Regressos quase perfeitos vem da adaptação de uma frase do
Whitman “uma mentira é um regresso perfeito”. Tal como o pai, cujos títulos de
livros são sempre uma citação, este primeiro livro da filha, Maria José Lobo
Antunes, que resulta da sua tese de doutoramento, também o é. Três coisas fizeram-me
comprar este livro: ter sido escrito por uma Lobo Antunes, ter a chancela de
tão grande editora Tinta da China (não há nada que não goste) e a temática da
guerra colonial. Quando vi quem era a Maria José Lobo Antunes vi a cara do pai.
Agora falando do livro. Gostei muito, como disse o Joaquim
Furtado. Apesar das Guerras do Ultramar serem “nossas” e de a distância
temporal não chegar ao meio século, os livros sobre esta temática não são
abundantes: “A guerra colonial portuguesa é, hoje, um país estrangeiro”. Habituei-me
a ela nas referências biográficas e ficção de António Lobo Antunes e pouco mais
li. O meu pai não foi mobilizado para a guerra porque teve a sorte de ter ido à
inspecção em 1974. Como a maioria, naquele ano, passou à reserva territorial.

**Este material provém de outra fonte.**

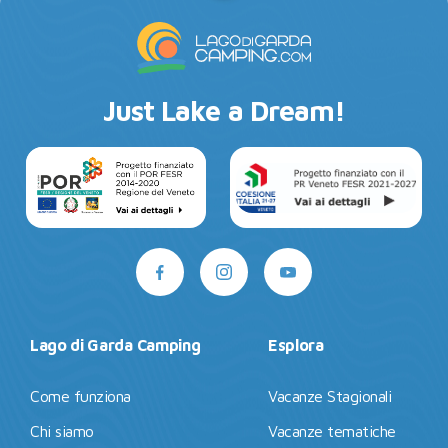
Just Lake a Dream!
Lago di Garda Camping
Esplora
Come funziona
Vacanze Stagionali
Chi siamo
Vacanze tematiche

As histórias e os relatos da guerra são, por isso, para mim distantes e
resumem-se aos livros e séries de televisão. Tendo eu nascido em 1979, o
Portugal descrito neste livro é um país muito distante e desconhecido. Este
livro procura relatar a memória de alguns militares que a viveram. Chegaremos
ao fim a perceber que a memória e o passado destes militares é tão diferente
quanto as pessoas que o relatam. Alguns conceitos que são para nós, comuns
mortais, desconhecidos, como camaradagem, são neste livro destacados. A
camaradagem só pode ser compreendida por quem passou pela guerra (neste caso 26
meses): “Uma pessoa tem irmãos de sangue, nós somos irmãos de alma”. Depois a
descrição dos almoços do CART 3313 são tocantes e a gratidão que sentem pelo
seu camada alferes médico meliciano, António Lobo Antunes, “somos quem fomos”.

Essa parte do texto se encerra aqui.